Francesca Minini, Milano

Amherst/Ether/Fields. La caratteristica delle sue opere e' la risoluzione del figurativo in geometrie ornamentali, la sovrapposizione di immagini divergenti e l'uso di un vocabolario di forme astratte.


comunicato stampa

Pensiamo allo spazio come a uno ‘spazio contenitore’ euclideo, statico, omogeneo e misurabile così come ce lo insegnano nelle scuole a geometria? Oppure lo spazio è un luogo, con il quale si può fare qualcosa’ che, come una parola, esprime un cambiamento, un momento temporale soggetto a volatilità così come secondo Michel de Certeau in ‘i discorsi dei passi che echeggiano’

Dalla seconda metà del XIX secolo vengono sviluppati concetti che pongono l’accento sulla relazionalità dello spazio e la sua dipendenza dal corpo umano e dalle diverse interazioni tra spazio e tempo.
Lo spazio in questo modo si sviluppa solo all’interno di un processo dialogico e si manifesta prima di tutto in una visione riferita al soggetto. Lo spazio è strettamente intrecciato al tempo. Georges Perec (1974) parla di una differenza significativa tra i due:
"Lo spazio sembra essere, o più addomesticato, o più inoffensivo del tempo: s'incontrano dappertutto persone con un orologio, e solo molto di rado persone con una bussola. Si ha sempre bisogno di conoscere l'ora (e chi sa ancora dedurla dalla posizione del sole?) ma non ci si chiede mai dove ci si trovi. Si crede di saperlo: si è a casa, si è in ufficio, si è nel metrò, si è in strada."

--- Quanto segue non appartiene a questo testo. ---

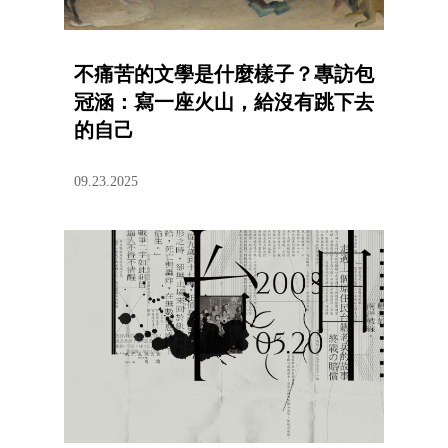
不痛苦的文學是什麼樣子？專訪包
冠涵：寫一座火山，給沒有跳下去
的自己
09.23.2025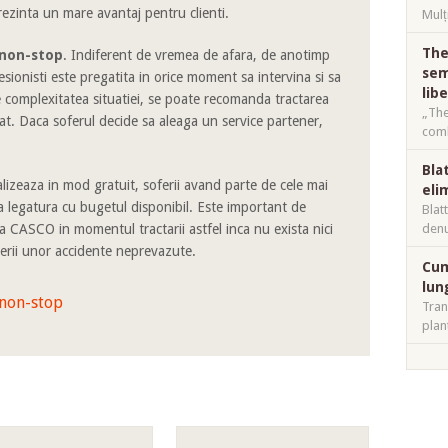
prezinta un mare avantaj pentru clienti.
Mulț
The
 non-stop
. Indiferent de vremea de afara, de anotimp
sem
esionisti este pregatita in orice moment sa intervina si sa
lib
 complexitatea situatiei, se poate recomanda tractarea
„The
at. Daca soferul decide sa aleaga un service partener,
comb
Bla
lizeaza in mod gratuit, soferii avand parte de cele mai
eli
a legatura cu bugetul disponibil. Este important de
Blat
a CASCO in momentul tractarii astfel inca nu exista nici
denu
erii unor accidente neprevazute.
Cum
lun
 non-stop
Tran
plan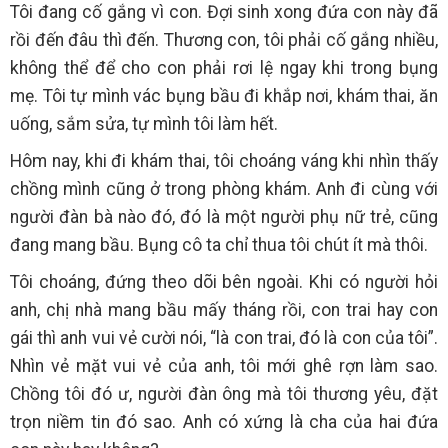
Tôi đang cố gắng vì con. Đợi sinh xong đứa con này đã
rồi đến đâu thì đến. Thương con, tôi phải cố gắng nhiều,
không thể để cho con phải rơi lệ ngay khi trong bụng
mẹ. Tôi tự mình vác bụng bầu đi khắp nơi, khám thai, ăn
uống, sắm sửa, tự mình tôi làm hết.
Hôm nay, khi đi khám thai, tôi choáng váng khi nhìn thấy
chồng mình cũng ở trong phòng khám. Anh đi cùng với
người đàn bà nào đó, đó là một người phụ nữ trẻ, cũng
đang mang bầu. Bụng cô ta chỉ thua tôi chút ít mà thôi.
Tôi choáng, đứng theo dõi bên ngoài. Khi có người hỏi
anh, chị nhà mang bầu mấy tháng rồi, con trai hay con
gái thì anh vui vẻ cười nói, “là con trai, đó là con của tôi”.
Nhìn vẻ mặt vui vẻ của anh, tôi mới ghê rợn làm sao.
Chồng tôi đó ư, người đàn ông mà tôi thương yêu, đặt
trọn niềm tin đó sao. Anh có xứng là cha của hai đứa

Anche se nell’era degli smartphone e di Google Maps Perec può perdere la sua rilevanza, l’utilizzo di questi strumenti di navigazione portatili non è automaticamente accompagnato da una maggior consapevolezza dello spazio. L’ambiente reale e quotidiano è rappresentato cartograficamente fin nel più piccolo dettaglio, ma lo spazio intimo e mentale di ciascun individuo sfugge ancora a questo processo di mappatura controllata.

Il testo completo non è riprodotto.